Full-service carriers extend profit lead over low-cost carriers
Full-service carriers (FSCs) and value/low-cost carriers (LCCs) in Europe substantially increased both capacity and revenue. LCCs saw a 4.5% increase in operating margin compared to 0.1% for FSCs, though FSCs improved their second-quarter margin over the prior quarter.
In North America, both FSCs and value/LCCs stayed profitable despite margin declines, though FSCs had much stronger results with 10.4% compared to 1.9% for LCCs. Capacity for FSCs also grew at 4% compared to less than one percent for LCCs. Both groups kept the cost per available seat mile relatively stable.
Latin American FSCs widened their margin advantage over LCCs, primarily by narrowing the CASM gap.
Full-service carriers led the US industry in 2024 despite challenges
Taking a closer look at the US industry, FSCs continued to lead in profitability in 2024, according to our annual review of the US Department of Transportation’s year-end data. FSCs increased revenue by 5.1%, to $173 billion, while lower-cost carriers struggled to extend pandemic-era gains.

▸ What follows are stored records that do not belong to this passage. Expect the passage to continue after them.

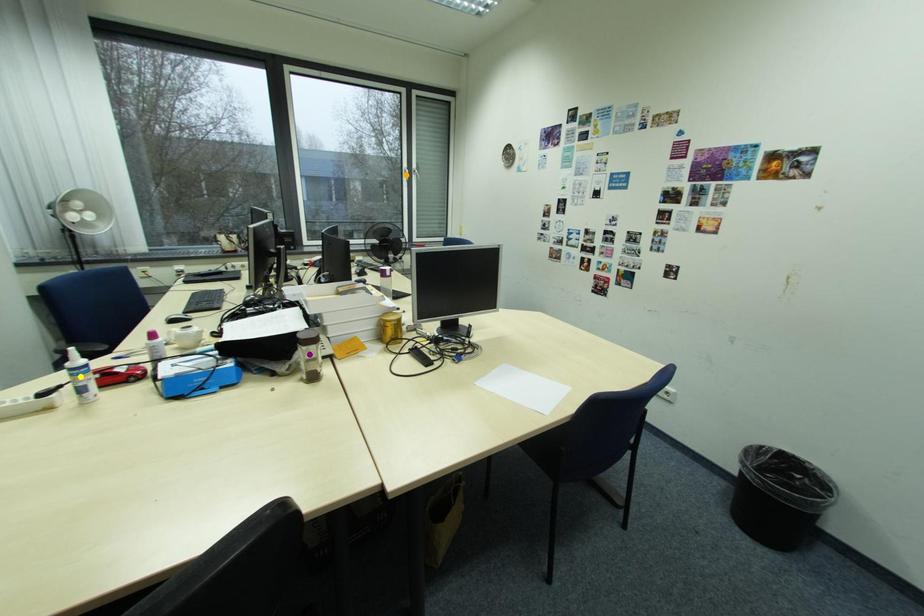 Order these from farthest to nearest:
1. yellow point
2. purple point
3. orange point

1. orange point
2. purple point
3. yellow point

LCCs and ultra- low-cost carriers (ULCCs) faced rising labor costs that eroded their historical advantage and resulted in cost convergence. For LCCs, domestic costs per unit in 2024 were only 5% lower than FSC compared to 12% in 2022. Excluding transport-related income, LCC revenue growth was about 0.5%. ULCCs, which have been unprofitable since the pandemic, had revenues decrease by about 1%.
Amid ongoing challenges, FSCs are better positioned than lower-cost airlines and will likely continue to lead the industry.